Des inconnus ont lancé une grenade dans une
discothèque dans la nuit du 11 avril à Kampala,
blessant cinq personnes.
C'était la troisième explosion en une semaine. Le 4
avril, des inconnus avaient attaqué à la bombe deux
cafés du centre de la capitale, tuant 4 personnes, deux
Burundais et deux Ougandaises, et faisant au moins une douzaine de
blessés.
Les services secrets ougandais soupçonnent les Forces
démocratiques alliées (ADF), mouvement rebelle dans
l'ouest de l'Ouganda, d'être à l'origine de ces
attaques.
Une bombe, attribuée à la rébellion, avait
explosé dans le centre de Kampala le 23 mars dernier, à
la veille de l'arrivée du président Bill Clinton en
Ouganda, a révélé le ministre de
l'Intérieur Tom Butime.

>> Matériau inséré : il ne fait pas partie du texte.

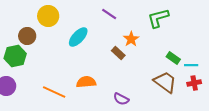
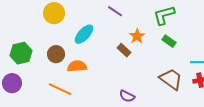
brown circle: (27, 36) -> (56, 54), moved
green rectangle: (173, 58) -> (169, 41), moved
orange semicircle: (86, 82) -> (77, 66), moved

Les autorités avaient alors
attribué l'explosion, de faible puissance, à un
problème de circuit électrique.
Une autre bombe a explosé à Kawempe, banlieue de
Kampala, mais sans faire de blessés.
En juillet et août 1997, des attaques à la grenade,
perpetrées par des inconnus contre des commissariats de la
capitale, avaient fait huit morts tandis qu'une bombe contre une
auberge de jeunesse de Kampala avait blessé un Sud-Africain et
un Britannique.
(Afrique Express N° 169)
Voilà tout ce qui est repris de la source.